Fiat voluntas tua, sicut in cælo et in terra

Uw wil geschiede, op aarde zoals in de hemel

SACRAMENTSPROCESSIE

sacramentsprocessie

Van 1959 tot 1965 heb ik op een klein­seminarie gezeten in Limburg, in het plaatsje Cadier en Keer, vlak bij Maastricht. Wat me het meest is bij gebleven, zijn de processies op sacra­ments­dag. Triomfantelijk werd het Lichaam des Heren rondgedragen, begeleid door de diverse fanfares. Het hele dorp liep toen nog in de processie mee. Dagen van tevoren werden er rustaltaren gemaakt, en prachtige lopers gelegd op de straten, van gekleurd mergel en bloemen. Overal hingen de vlaggen uit. We trokken met het ‘Allerheiligste’ door de straten, via buurten en gehuchten. De tocht duurde soms vele uren!

Deze processies hadden niets te maken met een demonstratie of een protestmars. Wij trokken door de straten, niet om ons zelf, maar om de Heer te laten zien. We liepen niet met gebalde vuisten maar met biddende handen. Bij de rustaltaren zongen we geen protestliederen, maar liederen van lof en dank aan God. Wij trokken met het Allerheiligste door de straten, langs de woningen, voorbij scholen en werkplaatsen, opdat God onze huizen, scholen en werkplaatsen zou zegenen.

In een processie loop je samen. Op je eigen houtje kun je geen processie houden. Een sacramentsprocessie is geen privédevotie, het heeft te maken met ons gezámenlijk geloof. Boven de rivieren zijn we altijd zuinig geweest met processies. Ze waren trouwens in die tijd nog verboden. De processies werden daarom gehouden in de tuin van de pastorie, die meestal gelukkig nogal groot is uitgevallen! Alleen de Sint-Jans-processie in Laren heeft het uitgehouden. Morgen, op het feest van Sint Jan trekt die processie weer, maar dan ter ere van Sint Jan de Doper (feest op 24 juni). Maar ook in andere plaatsen boven de rivieren komen de processies weer op gang, zoals op de Amsterdamse grachtengordel en in Amsterdam-zuid.

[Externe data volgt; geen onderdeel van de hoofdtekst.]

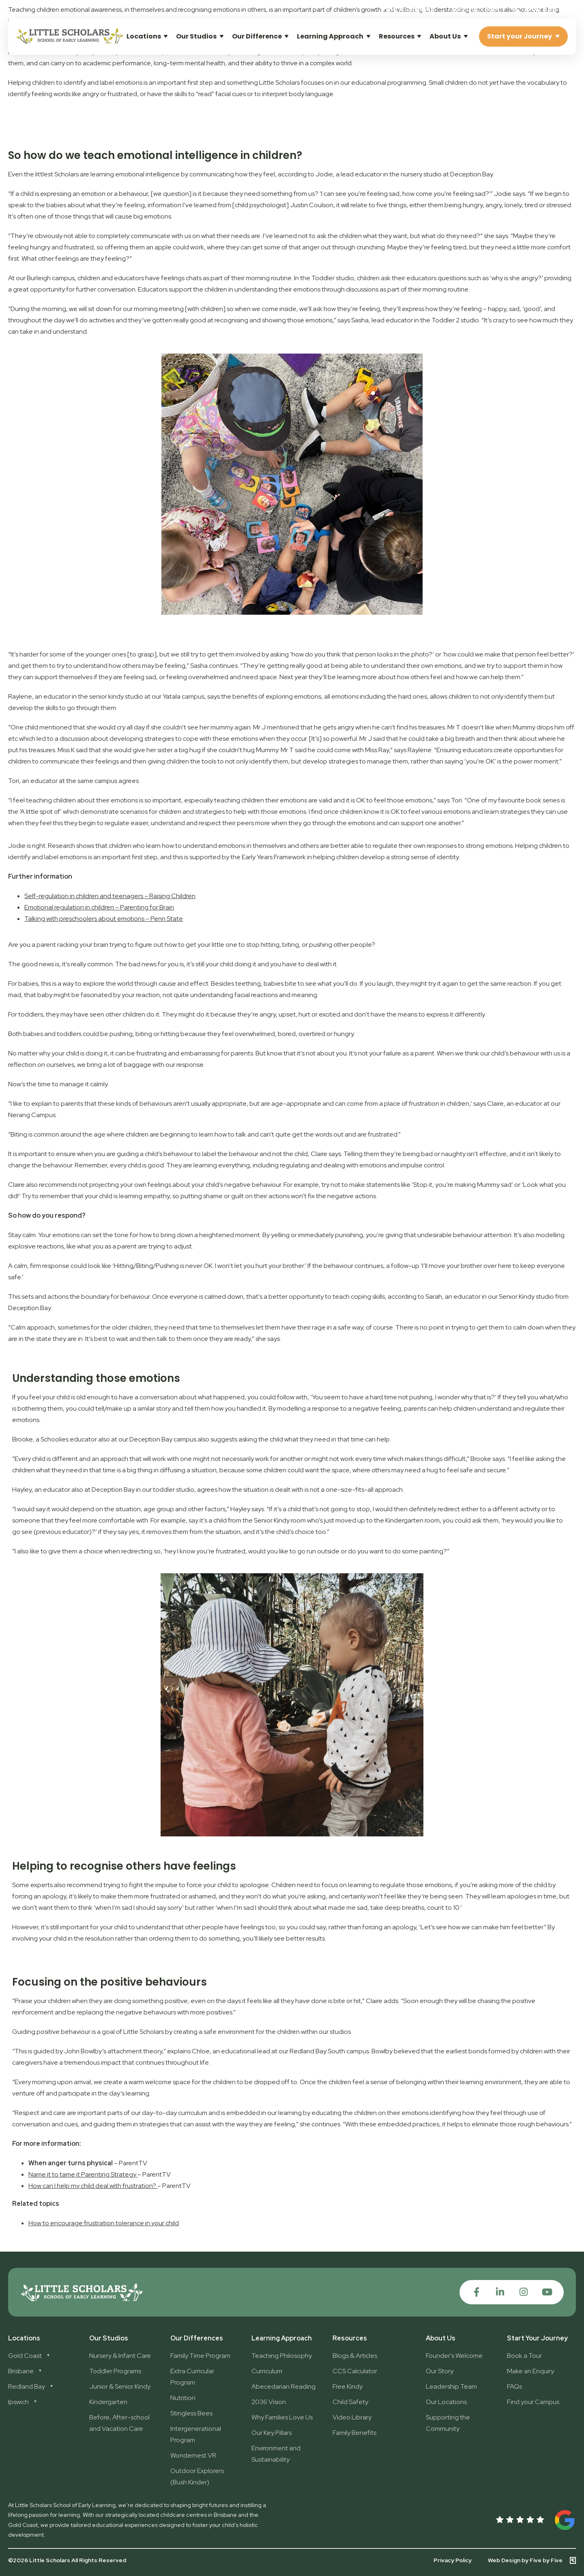  What do you see at coordinates (355, 2355) in the screenshot?
I see `Blogs & Articles` at bounding box center [355, 2355].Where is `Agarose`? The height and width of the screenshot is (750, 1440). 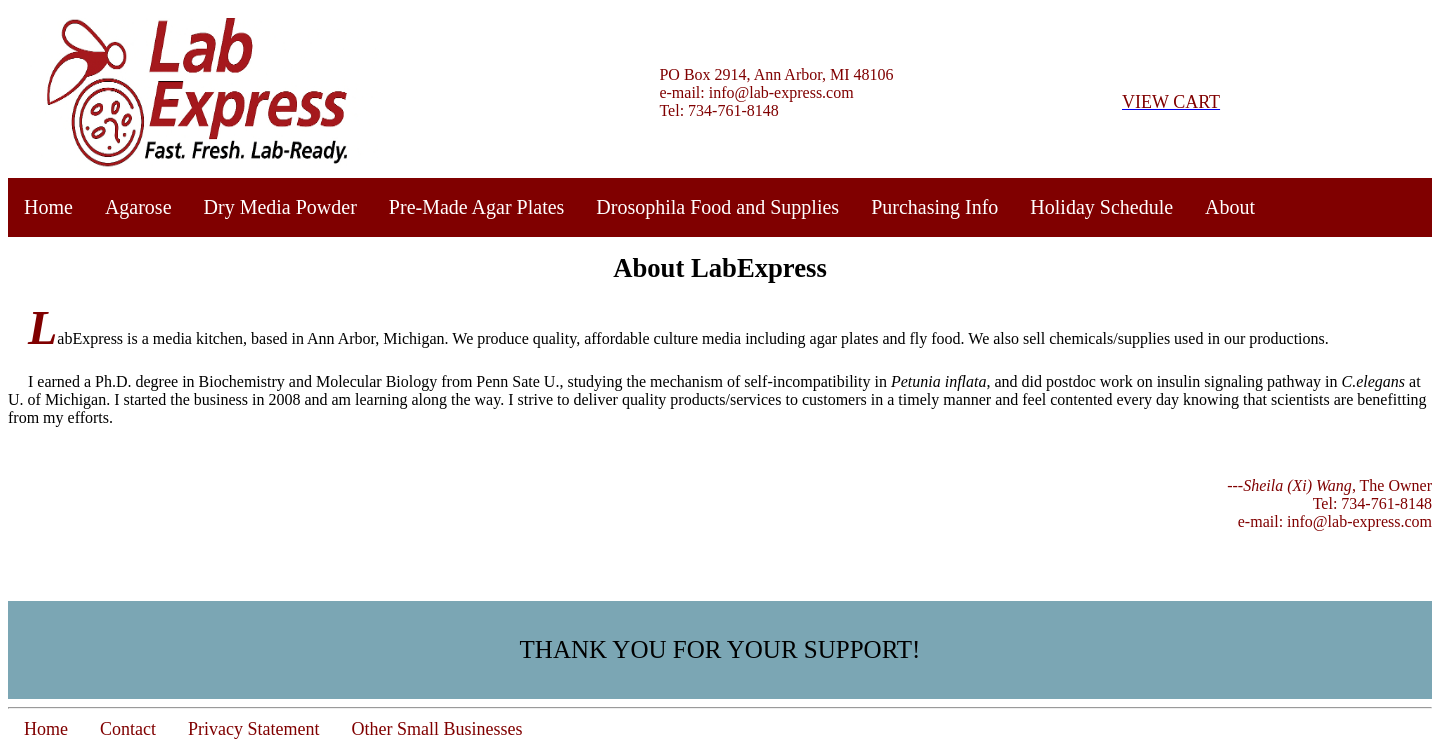
Agarose is located at coordinates (138, 207).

Op deze sacramentszondag horen wij vanmorgen in het Evangelie over een ‘brood-wonder’. Wij vernemen opnieuw dat Jezus tot de menigte spreekt over de komst van het Rijk Gods en dat Hij mensen geneest (Lucas 9:11b). De leerlingen zijn enthousiast. Jezus’ woorden schieten raak. Ze zijn enthousiast over zijn succes. Hun meester heeft het weer eens goed gezegd! En dat niet alleen, Hij heeft zijn mooie woorden omgezet in daden! Nu begint de avond te vallen. Veel mensen zijn de hele dag bij Jezus gebleven, hebben aan zijn lippen gehangen. De dag is bijna om en nu de mensen honger hebben, willen de leerlingen hen wegsturen: ‘Stuur de mensen weg, dan kunnen ze naar de dorpen en gehuchten in de omtrek gaan om daar onderdak te vinden, want hier zijn we op een eenzame plek’. Maar Jezus antwoordde: ‘geven jullie ze maar te eten!’ (Lucas 9:12-13)

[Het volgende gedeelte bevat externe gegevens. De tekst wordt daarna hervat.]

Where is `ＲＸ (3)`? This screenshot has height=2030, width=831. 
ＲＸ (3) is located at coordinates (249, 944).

De leerlingen zeggen dan: ‘we hebben maar vijf broden en twee vissen?’ Jezus geeft hen een teken. Hij spreekt over het brood een dankgebed en geeft ze terug aan de leerlingen en zegt: deel maar uit. Deel wat je hebt, al is dat nog zo weinig. Je zult zien, dat als wij mee delen, er altijd genoeg is! Dat verhaal hebben de leerlingen van Jezus doorverteld aan hun vrienden, en zo is 't uiteindelijk bij ons terechtgekomen. En vertellen wij met dezelfde eerbied dat verhaal door aan onze kinderen? Want zo houden wij Jezus levend in ons midden. Zo krijgt Hij handen in voeten, heel concreet, in ons eigen bestaan. Bij de communie ontvangen we geen ‘stukje van Jezus’: Het is ’n uitnodiging om - al etend en drinkend - gevoed te worden met Jezus' mentaliteit. Daar word je als mens beter van, omdat je in je mens-zijn toegroeit naar Gods beeld en gelijkenis.

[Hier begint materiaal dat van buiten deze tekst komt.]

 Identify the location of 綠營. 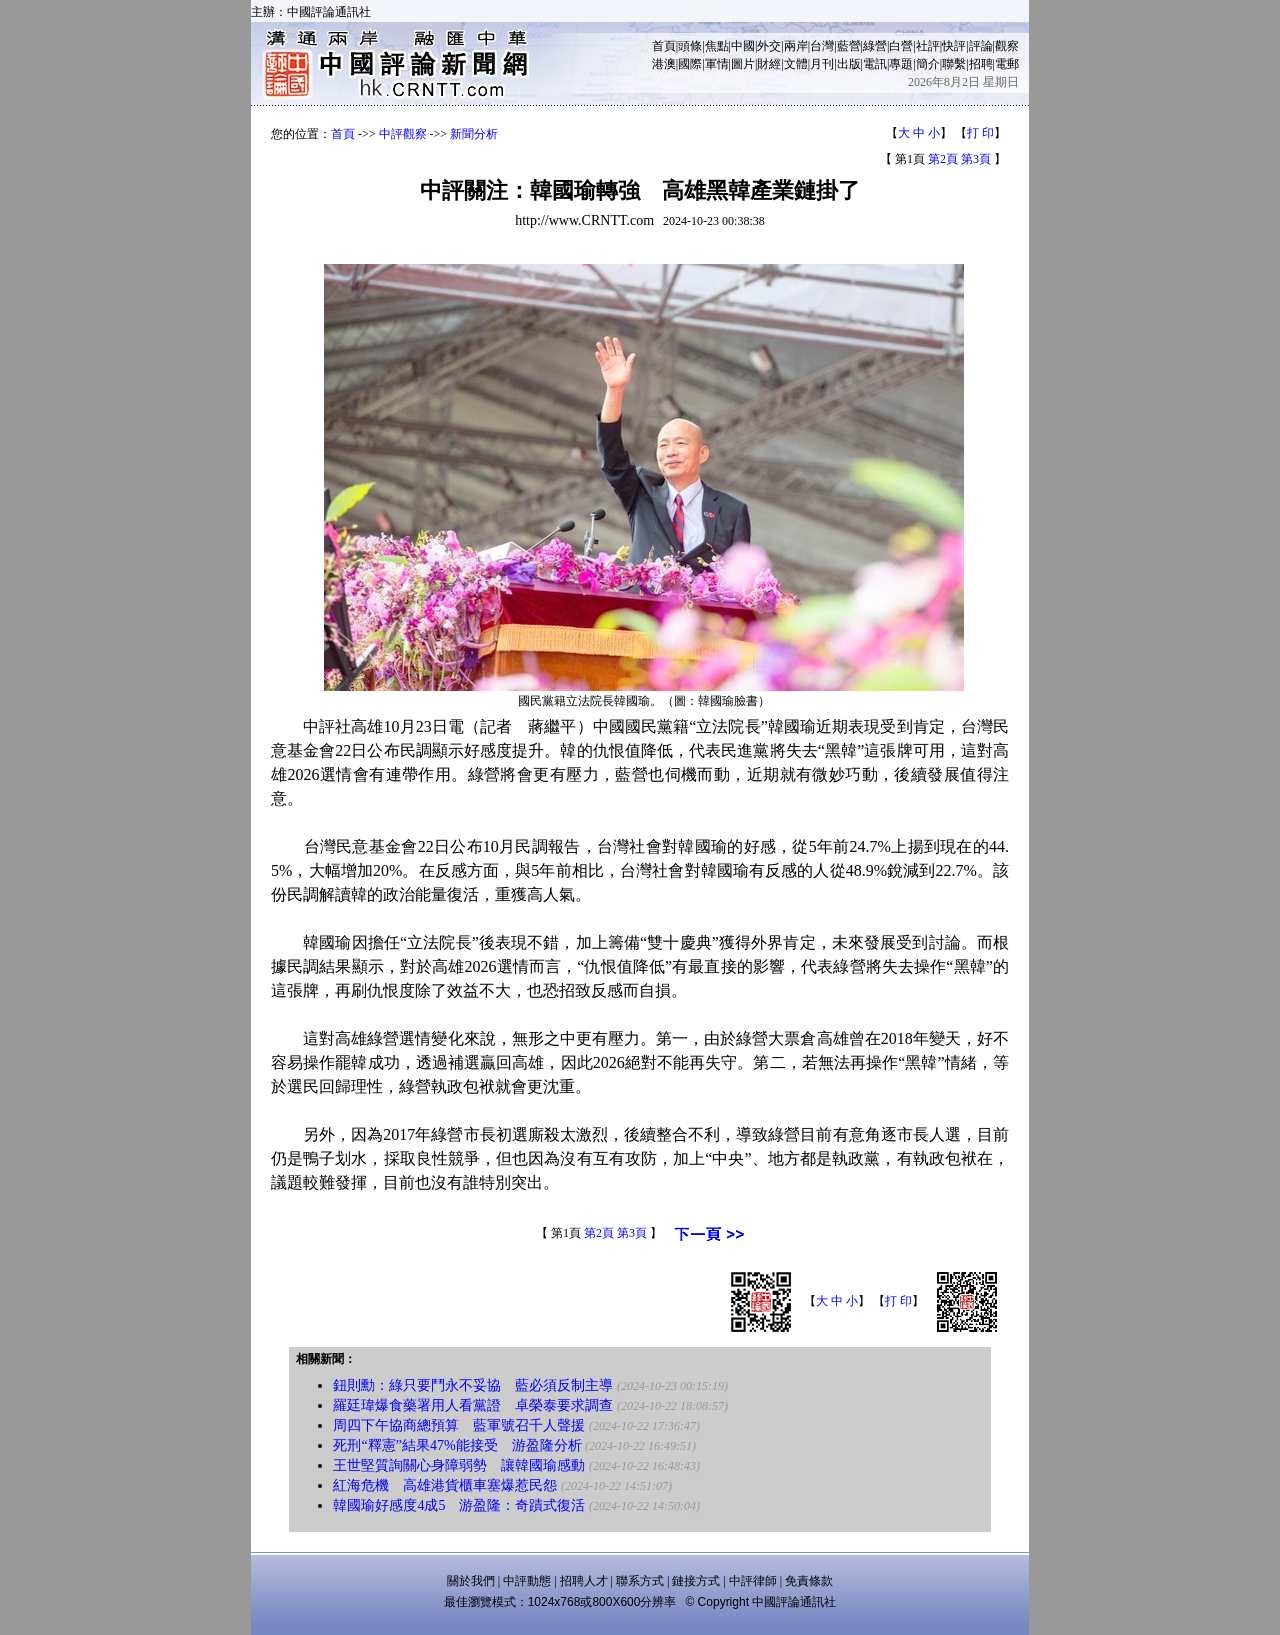
(875, 46).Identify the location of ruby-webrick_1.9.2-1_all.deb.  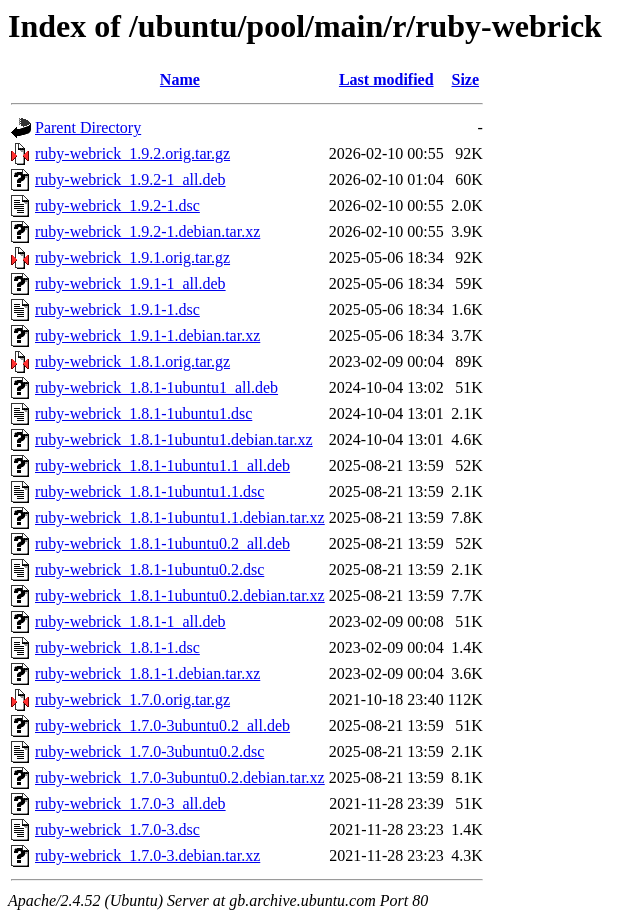
(130, 179).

Jezus heeft Zich niet aan ons gegeven om Zich weg te laten stoppen in een gouden huisje, maar om Zich te laten zien. Wij mogen het brood breken en delen, als uitdrukking van ons leven, en als aansporing om het beste in onszelf te delen met elkaar. Niet voor niets zegt Jezus: ‘als je aan het altaar komt, en je herinnert je, dat iemand iets tegen je heeft, laat dan je gaven bij het altaar achter en ga je eerst met je broeder verzoenen. En kom dan terug!’

Soms denk ik weleens dat het vroeger gemakkelijker was. Je zat als misdienaar in een rode toog eerbiedig voor het sacrament tijdens het lof, een uur van aanbidding van het Allerheiligste. Dan kon je je echt even terugtrekken uit het gewone leven. Even bij God zijn, even bij God in de hemel zijn. Vandaag de dag moet je wel weten wat je doet als je ‘ja en amen’ zegt bij het ontvangen van het Brood. Dan moet je weten wat daarvan de consequenties zijn, wat er van je gevraagd wordt. Eucharistie vieren is: de uitdaging durven aangaan om deze wereld en jezelf beter te maken. Eucharistie is niet alleen een gave van God, maar ook een opgave: om te zijn - om je te gedragen - zoals Hij.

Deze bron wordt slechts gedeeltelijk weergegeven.